According to Mfula, most of the returnees and detainees were only given interim financial relief between 1996 and 1997, which ranged from K5 000 to K25 000.
“After this amount, we were supposed to be paid compensation by government. It is unfortunate that government at that time decided to compensate our leaders and left out thousands of us,” he said.
Ombudsman Martha Mwangonde coud not be reached for comment, but government spokesperson Nicholas Dausi said Capital Hill is closely following the debate on the returnees and MYPs.
“We are keenly following the debate, but I need to consult first before making known government’s stance on this matter,” he said.
Recently, governance and human rights campaigner Undule Mwakasungula asked the opposition MCP to pay off former MYP members instead of leaving the burden to government.
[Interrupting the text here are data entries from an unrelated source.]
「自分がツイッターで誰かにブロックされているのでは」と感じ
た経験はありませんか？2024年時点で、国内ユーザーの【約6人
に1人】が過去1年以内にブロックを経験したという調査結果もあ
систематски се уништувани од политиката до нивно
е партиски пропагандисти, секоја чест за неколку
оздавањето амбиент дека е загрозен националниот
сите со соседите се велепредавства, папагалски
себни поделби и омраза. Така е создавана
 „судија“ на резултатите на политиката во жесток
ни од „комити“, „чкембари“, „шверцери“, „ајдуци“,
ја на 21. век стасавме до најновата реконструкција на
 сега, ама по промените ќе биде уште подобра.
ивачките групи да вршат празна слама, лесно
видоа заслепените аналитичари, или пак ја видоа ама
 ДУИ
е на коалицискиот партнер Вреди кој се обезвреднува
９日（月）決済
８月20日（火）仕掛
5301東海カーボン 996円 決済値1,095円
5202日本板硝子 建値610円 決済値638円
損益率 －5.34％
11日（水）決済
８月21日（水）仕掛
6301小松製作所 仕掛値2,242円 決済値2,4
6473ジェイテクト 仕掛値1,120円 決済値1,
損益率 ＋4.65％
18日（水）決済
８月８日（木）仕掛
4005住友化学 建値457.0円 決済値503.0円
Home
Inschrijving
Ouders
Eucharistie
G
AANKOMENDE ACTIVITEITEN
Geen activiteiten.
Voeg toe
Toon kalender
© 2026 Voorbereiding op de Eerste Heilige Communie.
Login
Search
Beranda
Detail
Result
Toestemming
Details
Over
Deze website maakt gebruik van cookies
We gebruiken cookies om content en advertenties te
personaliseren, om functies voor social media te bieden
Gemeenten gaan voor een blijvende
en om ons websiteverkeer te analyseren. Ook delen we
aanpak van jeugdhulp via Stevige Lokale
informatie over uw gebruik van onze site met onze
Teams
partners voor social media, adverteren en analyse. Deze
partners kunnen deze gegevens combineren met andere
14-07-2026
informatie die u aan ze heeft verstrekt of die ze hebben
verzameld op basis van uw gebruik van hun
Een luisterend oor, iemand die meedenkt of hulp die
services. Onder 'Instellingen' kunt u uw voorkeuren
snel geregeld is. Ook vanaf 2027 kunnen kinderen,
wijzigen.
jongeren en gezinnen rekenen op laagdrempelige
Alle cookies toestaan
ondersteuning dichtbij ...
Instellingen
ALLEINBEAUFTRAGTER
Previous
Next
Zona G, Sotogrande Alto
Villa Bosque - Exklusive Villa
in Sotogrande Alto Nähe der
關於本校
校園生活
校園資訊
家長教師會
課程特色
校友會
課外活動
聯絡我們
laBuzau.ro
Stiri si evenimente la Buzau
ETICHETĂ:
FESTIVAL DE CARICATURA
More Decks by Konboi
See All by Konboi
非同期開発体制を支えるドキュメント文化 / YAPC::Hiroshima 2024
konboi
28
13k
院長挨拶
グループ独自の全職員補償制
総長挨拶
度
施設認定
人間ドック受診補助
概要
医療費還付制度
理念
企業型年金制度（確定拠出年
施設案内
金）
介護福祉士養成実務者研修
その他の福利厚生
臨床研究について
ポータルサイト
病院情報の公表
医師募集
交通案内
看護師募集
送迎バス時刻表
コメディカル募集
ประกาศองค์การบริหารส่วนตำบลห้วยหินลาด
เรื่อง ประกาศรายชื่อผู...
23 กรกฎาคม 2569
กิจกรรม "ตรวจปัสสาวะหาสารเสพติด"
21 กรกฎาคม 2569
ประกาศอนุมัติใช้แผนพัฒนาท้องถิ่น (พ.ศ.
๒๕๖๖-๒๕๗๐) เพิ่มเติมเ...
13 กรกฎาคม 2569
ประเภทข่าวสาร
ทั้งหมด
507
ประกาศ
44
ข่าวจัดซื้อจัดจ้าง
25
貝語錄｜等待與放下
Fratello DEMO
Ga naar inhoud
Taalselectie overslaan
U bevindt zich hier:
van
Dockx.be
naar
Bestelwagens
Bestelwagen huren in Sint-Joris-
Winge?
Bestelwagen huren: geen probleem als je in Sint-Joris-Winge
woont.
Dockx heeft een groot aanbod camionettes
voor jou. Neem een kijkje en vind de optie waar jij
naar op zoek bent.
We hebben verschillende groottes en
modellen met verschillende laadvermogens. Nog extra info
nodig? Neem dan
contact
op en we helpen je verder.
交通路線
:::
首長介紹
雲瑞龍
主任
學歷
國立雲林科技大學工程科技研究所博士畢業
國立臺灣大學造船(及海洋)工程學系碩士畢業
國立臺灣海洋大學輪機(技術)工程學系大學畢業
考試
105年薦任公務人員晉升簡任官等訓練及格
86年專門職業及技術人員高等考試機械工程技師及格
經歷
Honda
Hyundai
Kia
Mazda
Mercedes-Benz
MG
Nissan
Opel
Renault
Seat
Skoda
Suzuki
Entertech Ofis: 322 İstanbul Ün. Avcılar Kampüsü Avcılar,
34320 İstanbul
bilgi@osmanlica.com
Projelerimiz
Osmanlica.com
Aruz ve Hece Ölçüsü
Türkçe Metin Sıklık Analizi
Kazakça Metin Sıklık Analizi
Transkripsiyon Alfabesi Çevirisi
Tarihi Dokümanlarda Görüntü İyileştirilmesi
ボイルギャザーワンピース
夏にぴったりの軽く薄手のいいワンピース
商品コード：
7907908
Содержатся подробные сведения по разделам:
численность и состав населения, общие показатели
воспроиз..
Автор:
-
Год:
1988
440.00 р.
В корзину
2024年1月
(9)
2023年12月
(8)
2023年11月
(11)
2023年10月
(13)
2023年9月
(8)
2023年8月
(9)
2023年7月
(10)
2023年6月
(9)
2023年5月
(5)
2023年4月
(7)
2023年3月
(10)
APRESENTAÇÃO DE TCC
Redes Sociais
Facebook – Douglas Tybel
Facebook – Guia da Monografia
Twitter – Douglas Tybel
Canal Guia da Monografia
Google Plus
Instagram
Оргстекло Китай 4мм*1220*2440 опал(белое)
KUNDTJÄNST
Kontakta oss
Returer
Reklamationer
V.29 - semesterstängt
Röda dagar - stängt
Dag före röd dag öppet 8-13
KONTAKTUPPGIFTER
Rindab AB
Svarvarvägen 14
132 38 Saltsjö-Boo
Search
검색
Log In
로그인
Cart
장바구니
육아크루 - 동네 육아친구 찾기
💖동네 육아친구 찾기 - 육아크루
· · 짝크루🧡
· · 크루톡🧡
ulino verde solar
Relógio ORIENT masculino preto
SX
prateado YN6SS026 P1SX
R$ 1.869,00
Said Mwakasungula: “The ex-MYPs should seek the benefits from those who employed them to torture Malawians. If they are to be paid, its taxpayers covering and that includes taxes from the victims… so it will be victims paying their perpetrators.”
But MCP deputy secretary general Eisenhower Mkaka rubbished the assertion, saying MYP was governed by an Act of Parliament as such it was a government entity.
The issue of ex-MYPs compensations started more than 20 years ago when they threatened to sue government for unlawful dismissal from the civil service during the 1994 Operation Bwenzani.
Ministry of Finance, Economic Planning and Development is currently verifying personal details of the ex-MYPs.